• [WORK TO BE COMPLETED]
Without the pictures, copy all the entries below exactly.

• [EXERCISE DATA]
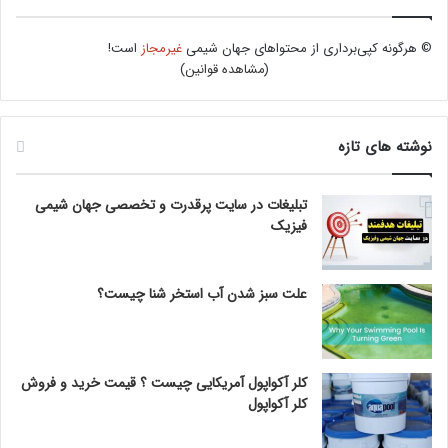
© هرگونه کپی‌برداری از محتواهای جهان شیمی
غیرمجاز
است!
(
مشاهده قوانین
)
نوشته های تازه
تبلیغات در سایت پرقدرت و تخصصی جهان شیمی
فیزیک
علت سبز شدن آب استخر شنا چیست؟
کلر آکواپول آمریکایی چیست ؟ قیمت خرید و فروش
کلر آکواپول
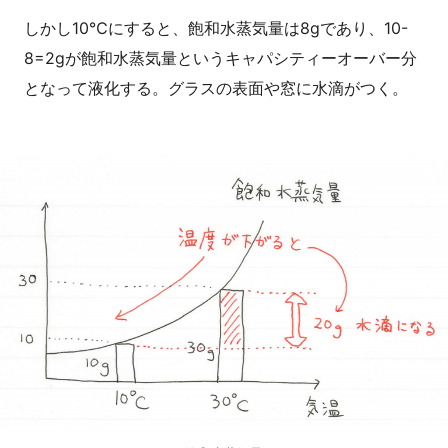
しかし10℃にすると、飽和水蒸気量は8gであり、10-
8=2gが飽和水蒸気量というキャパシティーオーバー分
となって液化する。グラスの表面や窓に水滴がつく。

• [ANSWER TO THIS EXERCISE]
© هرگونه کپی‌برداری از محتواهای جهان شیمی
غیرمجاز
است!
(
مشاهده قوانین
)
نوشته های تازه
تبلیغات در سایت پرقدرت و تخصصی جهان شیمی
فیزیک
علت سبز شدن آب استخر شنا چیست؟
کلر آکواپول آمریکایی چیست ؟ قیمت خرید و فروش
کلر آکواپول
しかし10℃にすると、飽和水蒸気量は8gであり、10-
8=2gが飽和水蒸気量というキャパシティーオーバー分
となって液化する。グラスの表面や窓に水滴がつく。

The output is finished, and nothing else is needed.